Recipes from Friends

Yesterday, our staff and their spouses had a Daniel's fast lunch and a time of prayer together.  It is always a powerful time when we come together and seek God as staff and families.  Everyone brought one of their favorite Daniel's Fast recipes.  

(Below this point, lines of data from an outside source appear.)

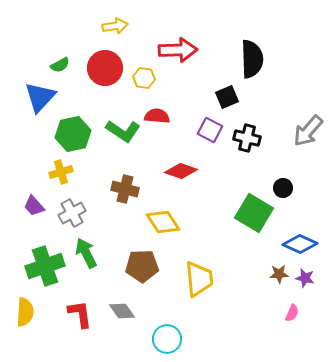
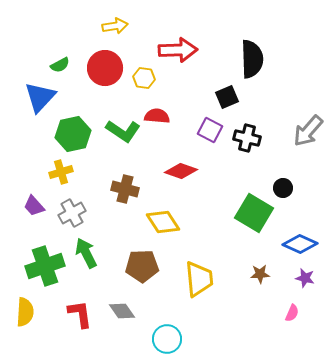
brown star: moved 19 px left
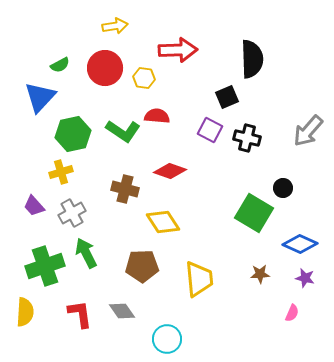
red diamond: moved 11 px left
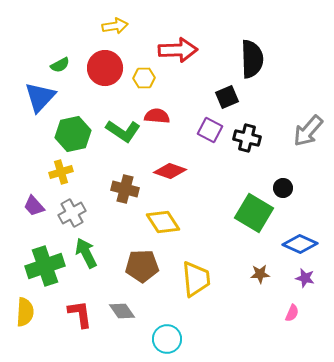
yellow hexagon: rotated 10 degrees counterclockwise
yellow trapezoid: moved 3 px left
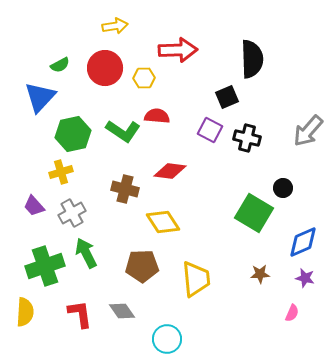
red diamond: rotated 12 degrees counterclockwise
blue diamond: moved 3 px right, 2 px up; rotated 48 degrees counterclockwise
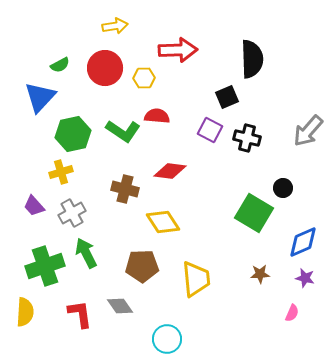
gray diamond: moved 2 px left, 5 px up
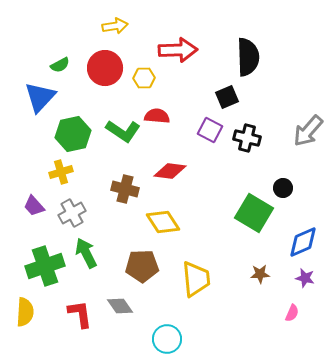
black semicircle: moved 4 px left, 2 px up
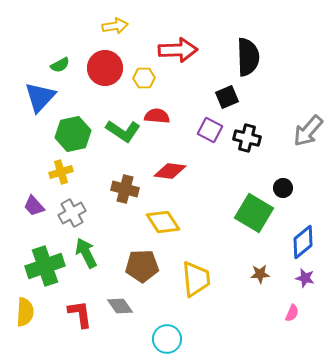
blue diamond: rotated 16 degrees counterclockwise
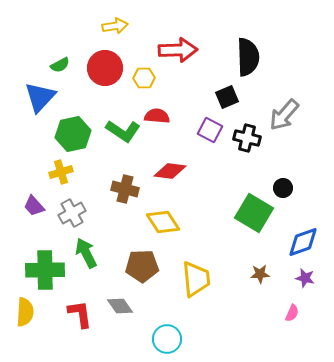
gray arrow: moved 24 px left, 16 px up
blue diamond: rotated 20 degrees clockwise
green cross: moved 4 px down; rotated 18 degrees clockwise
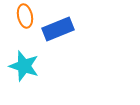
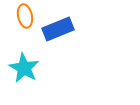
cyan star: moved 2 px down; rotated 12 degrees clockwise
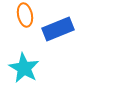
orange ellipse: moved 1 px up
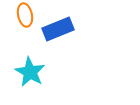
cyan star: moved 6 px right, 4 px down
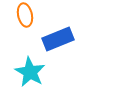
blue rectangle: moved 10 px down
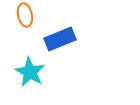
blue rectangle: moved 2 px right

Here is one that was a big hit…

Mediterranean Eggplant

– 2 large eggplants
– (optional) 8 oz. extra firm tofu
– 2 red bell peppers
– 1 medium onion, chopped
– 3 tsp minced garlic
– 1 can (14.5 oz) diced tomatoes
– 1 cup vegetable stock
– 1/2 cup pearl barley
– 2 cups baby spinach
– 3 Tbs chopped fresh basil
– red pepper flakes to taste

1. Skin & chop eggplant into cubes.
2. Coat large nonstick skillet w/2 Tbs olive oil or nonstick cooking spray.  Over medium-high heat, cook eggplant, onion, red peppers, garlic, & tofu until veggies have softened.  
3. Add tomatoes, stock, & barley.  Reduce heat.  Cover & simmer for 25 minutes or until barley is tender.
4. Stir in spinach & basil into mixture.
Enjoy!



And a couple other good ones…

Brown Rice with Edamame and Vegetables

2 cups brown rice
4 cups water or vegetable broth
1 cup fresh squeezed orange juice
1 package frozen, shelled edamame
1 cup shredded carrots
1 cup sliced white mushrooms
½ teaspoon cumin
1 clove garlic minced
½ cup chopped green onion

Combine orange juice and water/broth in a saucepan and bring to a boil. Add brown rice and bring back to a boil. Cover and reduce heat to low. Simmer for 45 minutes to 1 hour. Remove lid to let steam escape and set aside.

While rice is cooking, prepare edamame according to package directions but without salt. Drain in a sieve. Saute garlic, cumin, mushroom and carrot just until tender (do not overcook). Put rice in a large bowl and add the edamame and other vegetables. Top with chopped green onion.

Servings:4-6 entrée size

Serve with orange slices and celery sticks.


Warm Black bean and corn Salad

2 Tbls. Extra virgin olive oil
1 med. onion chopped
2 large garlic cloves, chopped
1/2 tsp. – 1 tsp. crushed red pepper flakes
1 tsp. ground cumin
Salt and freshly ground black pepper
Juice of 1 lime 
1 red bell pepper, cored, seeded, and chopped
1 10oz. box frozen corn kernels, defrosted
1/2 cup vegetable broth
1 15 oz can black beans, rinsed and drained
2-3 Tbls. fresh cilantro leaves, chopped
6 cups baby spinach

Preheat a mediium skillet over medium heat with 2 tablespoons of the Extra-virgin olive oil. Add the onions,garlic, red pepper flakes, cumin, salt, and pepper. Cook stirring occasionally, for 3 minutes. Add to the cooked onions, bell peppers and corn kernels and cook for 1 minute. Add the vegetable stock and continue to cook for another 2 minutes. Add the black beans and cook until the beans are just heated through. Remove the skillet from the heat and add the juice of the second lime, the cilantro, and spinach. Toss to wilt the spinach.